» TASK GOAL: Repeat exactly the lines below that lie between the line with "Verified usage" and the line with "string2 = 'helo world'", counting both of those lines as part of the answer.

*** Begin section ***

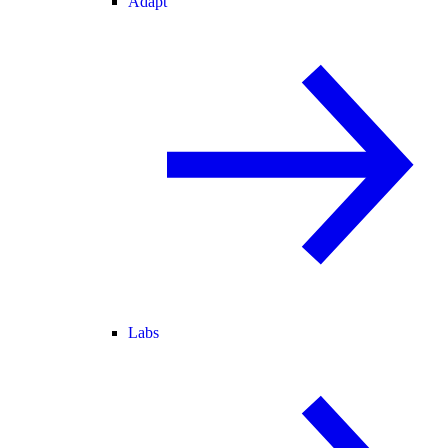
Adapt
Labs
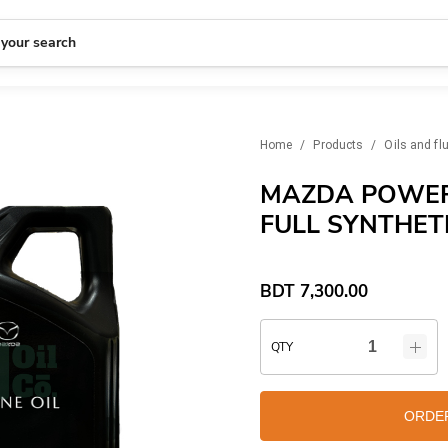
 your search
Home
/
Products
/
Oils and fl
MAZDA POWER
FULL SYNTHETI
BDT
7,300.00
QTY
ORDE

*** End section ***
*** Begin section ***

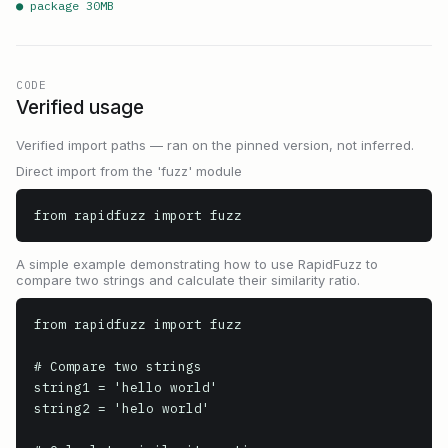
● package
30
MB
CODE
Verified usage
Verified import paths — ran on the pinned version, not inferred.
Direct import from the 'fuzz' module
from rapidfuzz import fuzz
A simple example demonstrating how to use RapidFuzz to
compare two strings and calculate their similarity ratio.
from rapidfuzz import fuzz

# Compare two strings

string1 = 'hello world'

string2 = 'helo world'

*** End section ***

» RESULT:
Verified usage
Verified import paths — ran on the pinned version, not inferred.
Direct import from the 'fuzz' module
from rapidfuzz import fuzz
A simple example demonstrating how to use RapidFuzz to
compare two strings and calculate their similarity ratio.
from rapidfuzz import fuzz

# Compare two strings

string1 = 'hello world'

string2 = 'helo world'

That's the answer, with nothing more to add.